All For A Cause

By Michael Harman
Elm Staff Writer

Human trafficking, anti-homosexual rallies, and poor healthcare for mothers affect the world. Although these problems are global, WC has recognized them and vows to make a difference. In Dr. Christine Wade’s class, Human Rights and Social Justice, students will be “provided an introduction to the history, philosophy and major debates on human rights and social justice,” as stated by the course’s syllabus. By teaching such values in her class, Dr. Wade plans to allow students to focus on contemporary human right’s issues, eventually dividing the class into groups so that they may start a campaign for advocacy.

Dr. Wade said, “They could read about advocacy all semester, but they wouldn’t learn a fraction of what they will learn developing, implementing and assessing their own campaign.”

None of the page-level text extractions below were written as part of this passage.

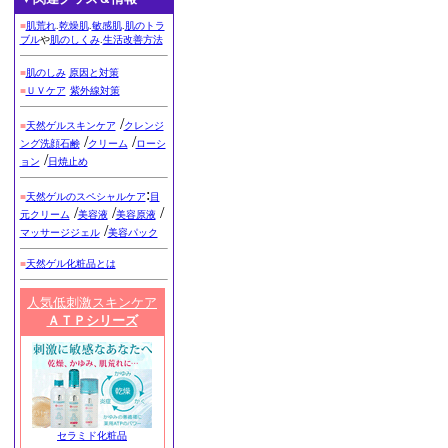
■
肌荒れ
.
乾燥肌
.
敏感肌
.
肌のトラ
ブル
や
肌のしくみ
.
生活改善方法
■
肌のしみ
原因と対策
■
ＵＶケア
紫外線対策
/
■
天然ゲルスキンケア
クレンジ
/
/
ング洗顔石鹸
クリーム
ローシ
/
ョン
日焼止め
:
■
天然ゲルのスペシャルケア
目
/
/
/
元クリーム
美容液
美容原液
/
マッサージジェル
美容パック
■
天然ゲル化粧品とは
人気低刺激スキンケア
ＡＴＰシリーズ
セラミド化粧品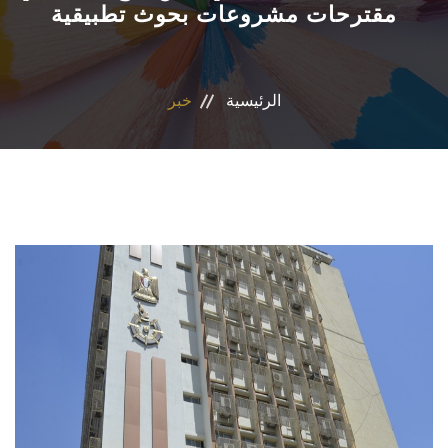
مقترحات مشروعات بحوث تطبيقية
الاقسام
البرامج الأكاديمية
الرئيسية
خبر
المجلات العلمية
الشراكات والاتفاقيات
تواصل معنا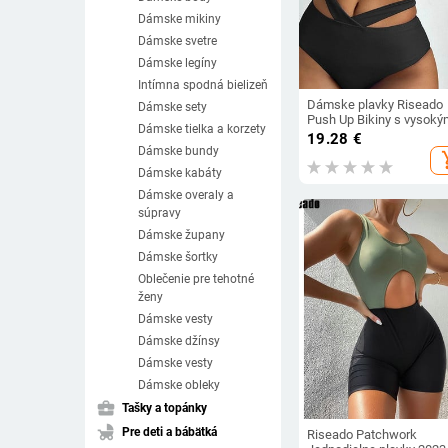
Dámske mikiny
Dámske svetre
Dámske legíny
Intímna spodná bielizeň
Dámske plavky Riseado
Dámske sety
Push Up Bikiny s vysoký
Dámske tielka a korzety
pásom, krútené, 2023, n
19.28
€
vystrihnuté bikiny, bez
Dámske bundy
add_s
ramienok, jednofarebné
Dámske kabáty
plážové oblečenie
Dámske overaly a
súpravy
Dámske župany
Dámske šortky
Oblečenie pre tehotné
ženy
Dámske vesty
Dámske džínsy
Dámske vesty
Dámske obleky
business_center
Tašky a topánky
child_friendly
Pre deti a bábätká
Riseado Patchwork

And so, the students have been working with each other to come up with events, fundraise for a cause, and inform the public about the global issues of human trafficking, maternal health, LGBT rights, and climate change.
One group in particular, the 800/90 Project, vows to make a difference in the lives of mothers by promoting awareness for expecting mother’s healthcare. The name of their project stems from the fact that “over 800 women die due to complications related to child birth and every 90 seconds, one woman dies from pregnancy complications,” as stated by their event description on Facebook. Members from this group have even gonedoor to door to explain their cause and allow people to buy a flag for one dollar and write the name of their mother (or mother figure in their life). These flags will be put on the Green and is a great way for people, unknowing of the cause, to get involved and be informed.

Last week, another group focused their awareness efforts on human trafficking and modern-day slavery. Their “It’s Time To Uncover” campaign allowed students to send petitions to their favorite companies about their labor practices.

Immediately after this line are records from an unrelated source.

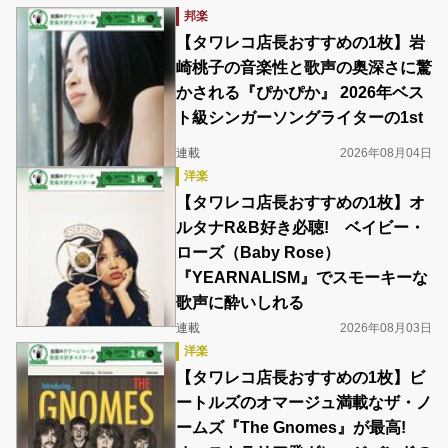
邦楽
【タワレコ店長おすすめの1枚】岩
崎桃子の音楽性と歌声の奥深さに驚
かされる『ぴかぴか』 2026年ベス
ト級シンガーソングライターの1st
連載
2026年08月04日
洋楽
【タワレコ店長おすすめの1枚】オ
ルタナR&B好き必聴! ベイビー・
ローズ（Baby Rose）
『YEARNALISM』でスモーキーな
歌声に酔いしれる
連載
2026年08月03日
洋楽
【タワレコ店長おすすめの1枚】ビ
ートルズのオマージュ満載なザ・ノ
ームズ『The Gnomes』が最高!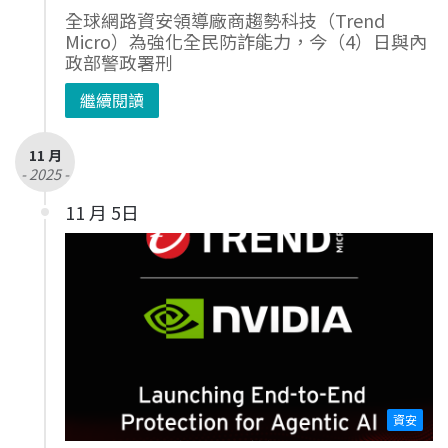
全球網路資安領導廠商趨勢科技（Trend
Micro）為強化全民防詐能力，今（4）日與內
政部警政署刑
繼續閱讀
11 月
- 2025 -
11 月 5日
資安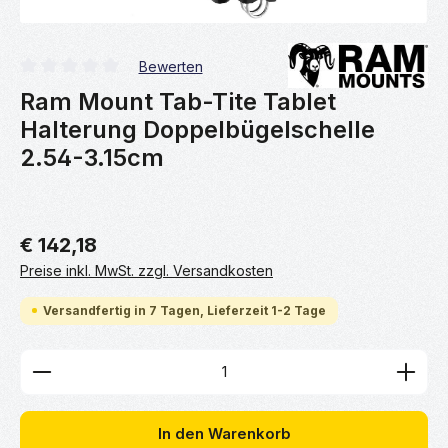
Bewerten
Durchschnittliche Bewertung von 0 von 5 Sternen
Ram Mount Tab-Tite Tablet
Halterung Doppelbügelschelle
2.54-3.15cm
€ 142,18
Preise inkl. MwSt. zzgl. Versandkosten
Versandfertig in 7 Tagen, Lieferzeit 1-2 Tage
Produkt Anzahl: Gib den gewünschten Wert ein ode
In den Warenkorb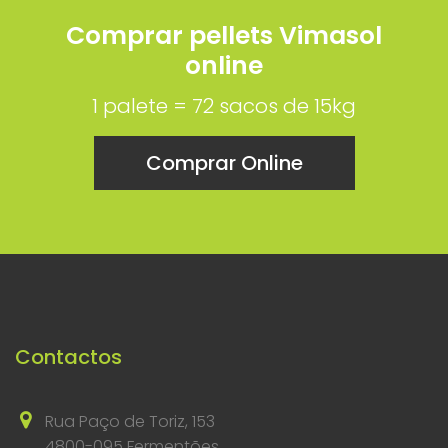
Comprar pellets Vimasol
online
1 palete = 72 sacos de 15kg
Comprar Online
Contactos
Rua Paço de Toriz, 153
4800-095 Fermentões,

“Slavery affects us all because slave labor is used to make many of the products we use in daily life,” said junior Emily Blackner, one of the group members. “Toothpaste, apparel, and electronics are common examples.”
Close to 50 petitions were sent over the three day period March 18-20.

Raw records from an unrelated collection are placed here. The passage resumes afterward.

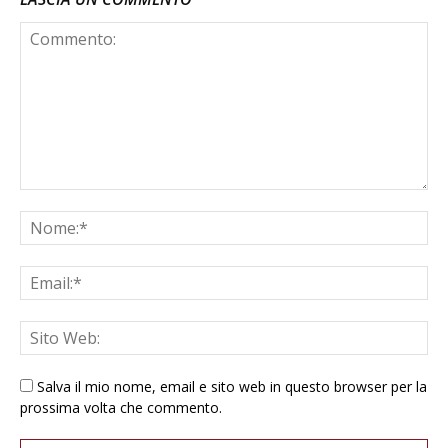
Salva il mio nome, email e sito web in questo browser per la
prossima volta che commento.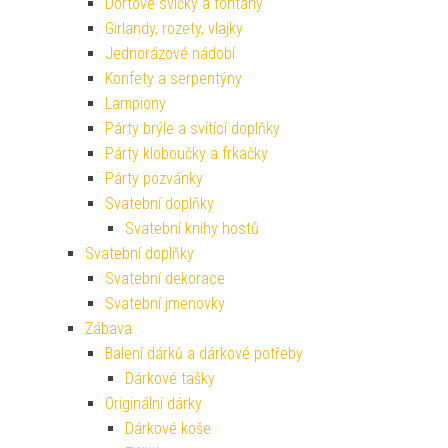
Dortové svíčky a fontány
Girlandy, rozety, vlajky
Jednorázové nádobí
Konfety a serpentýny
Lampiony
Párty brýle a svítící doplňky
Párty kloboučky a frkačky
Párty pozvánky
Svatební doplňky
Svatební knihy hostů
Svatební doplňky
Svatební dekorace
Svatební jmenovky
Zábava
Balení dárků a dárkové potřeby
Dárkové tašky
Originální dárky
Dárkové koše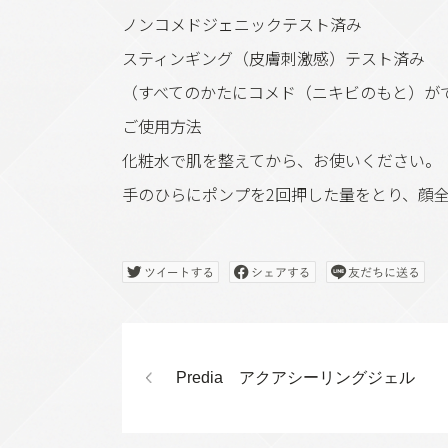
ノンコメドジェニックテスト済み
スティンギング（皮膚刺激感）テスト済み
（すべてのかたにコメド（ニキビのもと）が
ご使用方法
化粧水で肌を整えてから、お使いください。
手のひらにポンプを2回押した量をとり、顔
Predia アクアシーリングジェル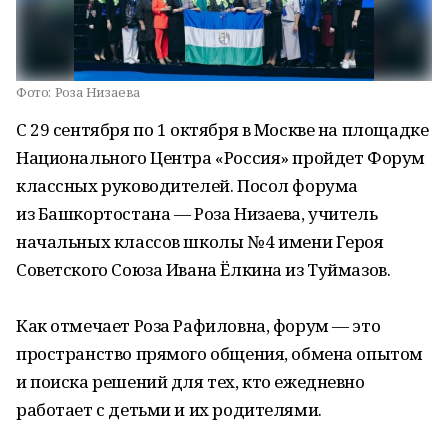
Фото:
Роза Низаева
С 29 сентября по 1 октября в Москве на площадке
Национального Центра «Россия» пройдет Форум
классных руководителей. Посол форума
из Башкортостана — Роза Низаева, учитель
начальных классов школы № 4 имени Героя
Советского Союза Ивана Ёлкина из Туймазов.
Как отмечает Роза Рафиловна, форум — это
пространство прямого общения, обмена опытом
и поиска решений для тех, кто ежедневно
работает с детьми и их родителями.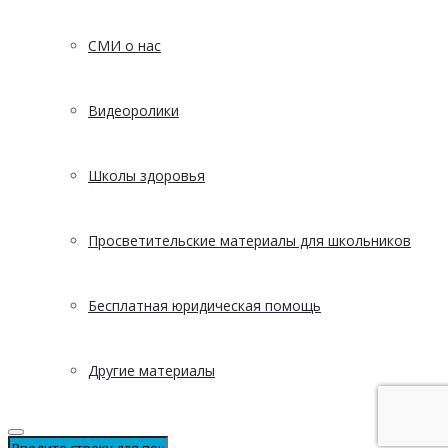
СМИ о нас
Видеоролики
Школы здоровья
Просветительские материалы для школьников
Бесплатная юридическая помощь
Другие материалы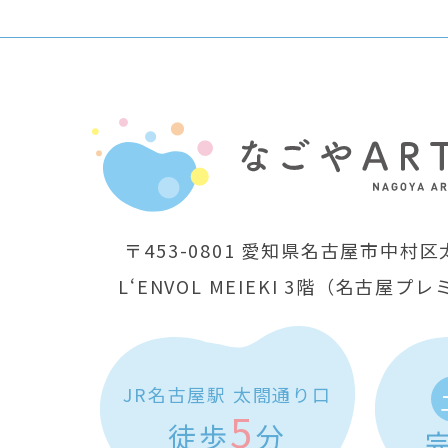
〒453-0801
愛知県名古屋市中村区太
L‘ENVOL MEIEKI 3階
（名古屋プレ
JR名古屋駅 太閤通り口
5
徒歩
分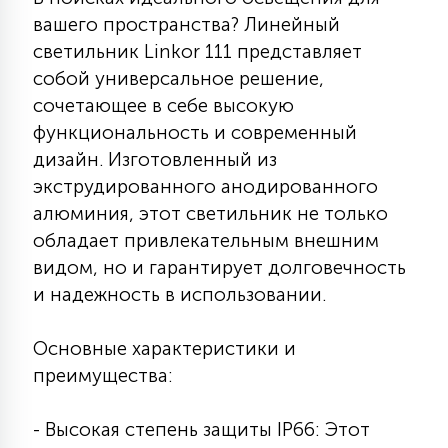
7
вашего пространства? Линейный
УПРАВЛЕНИЕ СВЕТОМ
светильник Linkor 111 представляет
собой универсальное решение,
34
КОМПЛЕКТУЮЩИЕ
сочетающее в себе высокую
функциональность и современный
дизайн. Изготовленный из
4
СТЕКЛЯННЫЕ
экструдированного анодированного
алюминия, этот светильник не только
обладает привлекательным внешним
37
ПОДВЕСНЫЕ
видом, но и гарантирует долговечность
и надежность в использовании.
12
НАПОЛЬНЫЕ
Основные характеристики и
преимущества:
36
НАСТЕННЫЕ
- Высокая степень защиты IP66: Этот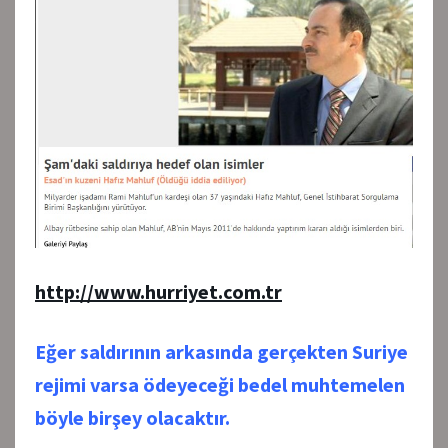
http://www.hurriyet.com.tr
Eğer saldırının arkasında gerçekten Suriye
rejimi varsa ödeyeceği bedel muhtemelen
böyle birşey olacaktır.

The campaign culminated in Bra Day on March 21, when WC students, faculty and staff wore bras outside of their clothes to raise awareness about sexual slavery. The group also collected bras to donated to Free the Girls, an organization that provides the bras to ex-sex slaves in Mozambique to sell in the market, allowing them to earn up to five times the minimum wage. 326 bras were donated.

Dr. Wade designed this project to not only increase the student’s knowledge on a particular subject, but in hopes “that they develop skills that will help them after graduation, that they learn how to work with others, and that they overcome the sense of helplessness that so many people feel when thinking about human rights abuses.”

The two remaining groups will conduct their campaigns in April. The “Could You Live Without?” campaign promotes LGBT rights, and the environmental rights campaign, “WAC Unplugged,” will run the week of Earth Day.
So as the student events continue, get yourself informed on the subjects because you never know when these school-wide projects could affect the world.